:: Entries shown ::
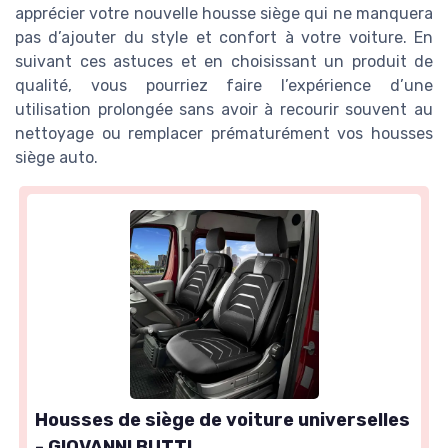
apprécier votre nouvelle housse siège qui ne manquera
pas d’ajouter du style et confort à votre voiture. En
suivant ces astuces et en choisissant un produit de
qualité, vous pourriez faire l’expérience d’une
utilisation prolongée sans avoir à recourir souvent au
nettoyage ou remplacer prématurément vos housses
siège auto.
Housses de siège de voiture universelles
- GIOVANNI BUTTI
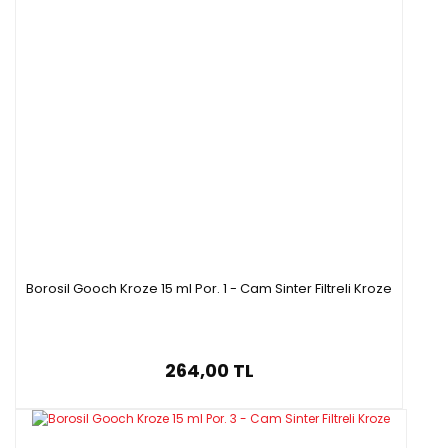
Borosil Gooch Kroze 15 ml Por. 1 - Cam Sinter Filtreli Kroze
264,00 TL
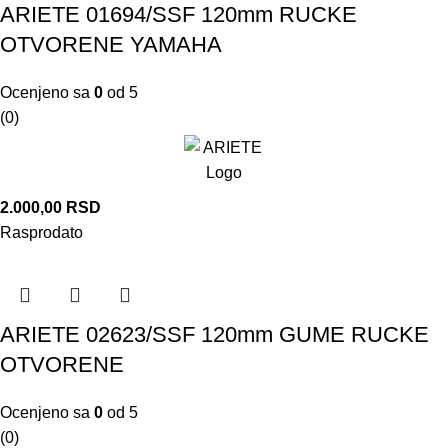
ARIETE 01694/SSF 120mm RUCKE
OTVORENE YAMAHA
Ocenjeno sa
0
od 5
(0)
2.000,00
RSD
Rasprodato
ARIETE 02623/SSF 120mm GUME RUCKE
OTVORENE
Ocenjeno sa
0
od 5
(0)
:::
:: Entries shown ::
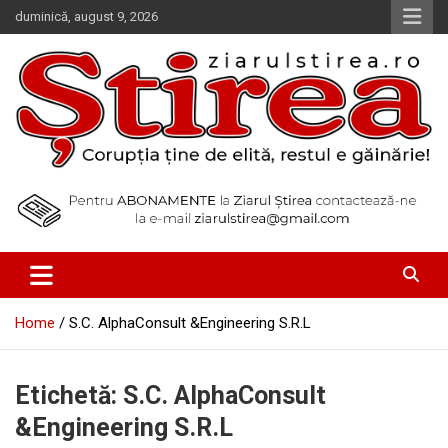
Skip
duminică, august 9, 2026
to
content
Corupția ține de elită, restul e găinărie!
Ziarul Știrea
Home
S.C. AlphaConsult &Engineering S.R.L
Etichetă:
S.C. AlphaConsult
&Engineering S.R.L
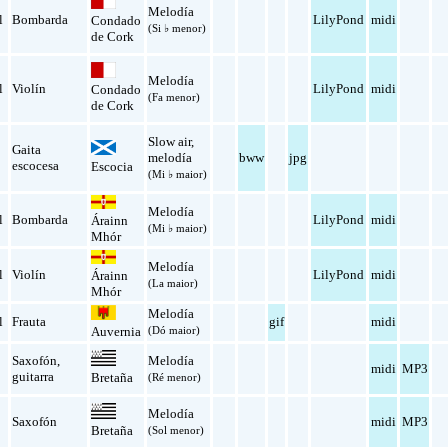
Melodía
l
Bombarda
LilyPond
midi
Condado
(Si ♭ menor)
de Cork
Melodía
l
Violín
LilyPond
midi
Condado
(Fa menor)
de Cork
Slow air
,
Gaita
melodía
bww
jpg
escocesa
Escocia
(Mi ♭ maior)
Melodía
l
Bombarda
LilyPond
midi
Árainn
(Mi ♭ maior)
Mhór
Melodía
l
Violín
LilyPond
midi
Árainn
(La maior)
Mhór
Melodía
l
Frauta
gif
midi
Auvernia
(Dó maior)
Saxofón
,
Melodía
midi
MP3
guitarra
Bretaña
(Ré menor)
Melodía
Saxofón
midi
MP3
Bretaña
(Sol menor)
:::
# Brief
Show the lines of the records above that mention "RUCKE".

# Answer to the exercise
ARIETE 01694/SSF 120mm RUCKE
ARIETE 02623/SSF 120mm GUME RUCKE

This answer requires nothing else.